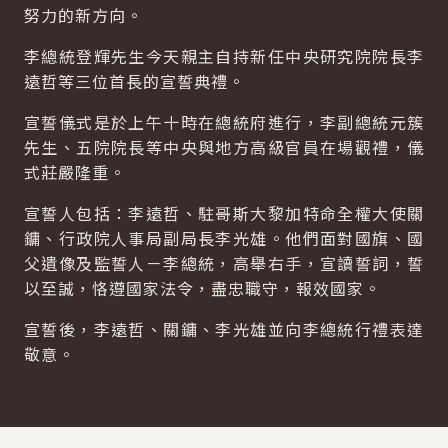
努力的新方向。
李總統登輝先生今天親主自持新任中央研究院院長李
遠哲等三位首長的宣誓典禮。
宣誓儀式是於上午十時在總統府進行，李副總統元簇
先生、五院院長等中央與地方高級官員在場觀禮，儀
式莊嚴隆重。
宣誓人包括：李遠哲、駐哥斯大黎加特命全權大使關
鏞、行政院人事局副局長李光雄。他們面對國旗、國
父遺像及監誓人－李總統，高舉右手，宣讀誓詞，誓
以至誠，恪遵國家法令，盡忠職守，報效國家。
宣誓後，李遠哲、關鏞、李光雄並向李總統行禮表達
敬意。
:::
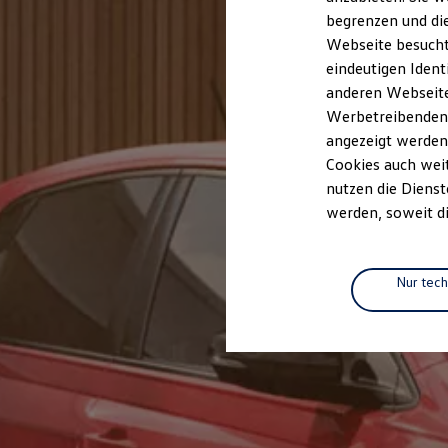
Elektrofahrzeugkonzepte
begrenzen und die
ID. EVERY1
Webseite besucht 
Reichweite
Reichweite der ID. Modelle
eindeutigen Ident
Reichweite im Winter
anderen Webseiten
Rekuperation
Werbetreibenden,
Laden
Laden unterwegs
angezeigt werden
Laden Zuhause
Cookies auch weit
Ladestationen finden
nutzen die Dienst
Ladezeitensimulator
Batterie
werden, soweit di
Sicherheit
Garantie und Lebensdauer
Nachhaltigkeit
Technologie
Nur tec
Kosten und Kauf
Verbrauchskosten
Kaufoptionen
E-Auto-Förderung
Software und Konnektivität
Die ID. Software 6
ID. Software Versionen und Updates
Digitale Extras
Schnittstellen zu Ihrem ID.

────────────────────

**Activity:**
For every entry, return its exact wording and leave out any image.

**Your response:**
努力的新方向。
李總統登輝先生今天親主自持新任中央研究院院長李
遠哲等三位首長的宣誓典禮。
宣誓儀式是於上午十時在總統府進行，李副總統元簇
先生、五院院長等中央與地方高級官員在場觀禮，儀
式莊嚴隆重。
宣誓人包括：李遠哲、駐哥斯大黎加特命全權大使關
鏞、行政院人事局副局長李光雄。他們面對國旗、國
父遺像及監誓人－李總統，高舉右手，宣讀誓詞，誓
以至誠，恪遵國家法令，盡忠職守，報效國家。
宣誓後，李遠哲、關鏞、李光雄並向李總統行禮表達
敬意。
:::
Elektrofahrzeugkonzepte
begrenzen und die
ID. EVERY1
Webseite besucht 
Reichweite
Reichweite der ID. Modelle
eindeutigen Ident
Reichweite im Winter
anderen Webseiten
Rekuperation
Werbetreibenden,
Laden
Laden unterwegs
angezeigt werden
Laden Zuhause
Cookies auch weit
Ladestationen finden
nutzen die Dienst
Ladezeitensimulator
Batterie
werden, soweit di
Sicherheit
Garantie und Lebensdauer
Nachhaltigkeit
Technologie
Nur tec
Kosten und Kauf
Verbrauchskosten
Kaufoptionen
E-Auto-Förderung
Software und Konnektivität
Die ID. Software 6
ID. Software Versionen und Updates
Digitale Extras
Schnittstellen zu Ihrem ID.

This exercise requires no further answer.